Data extract:
——
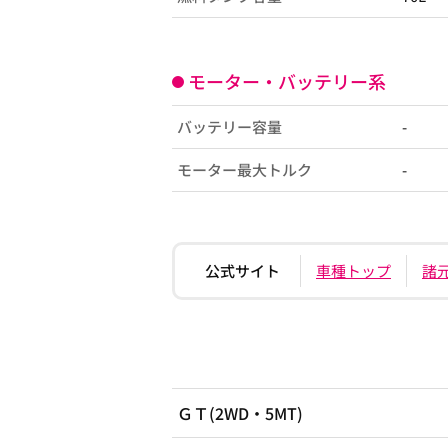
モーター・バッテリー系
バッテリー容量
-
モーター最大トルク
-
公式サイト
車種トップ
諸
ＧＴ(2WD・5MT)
——
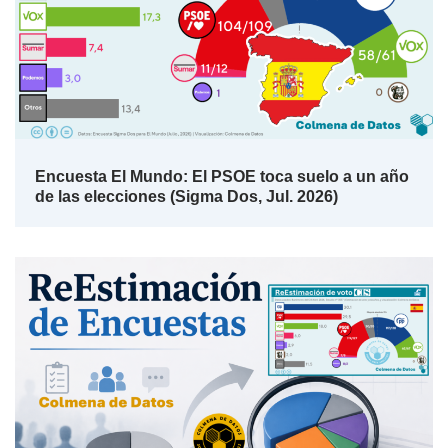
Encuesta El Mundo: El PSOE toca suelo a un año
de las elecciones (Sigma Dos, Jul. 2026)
——
Try it: Out of the data above, set down the lines from the one with "モーター・バッテリー系" to the one with "ＧＴ(2WD・5MT)", both included, exactly as written and with no additions.

Exercise response:
モーター・バッテリー系
バッテリー容量
-
モーター最大トルク
-
公式サイト
車種トップ
諸
ＧＴ(2WD・5MT)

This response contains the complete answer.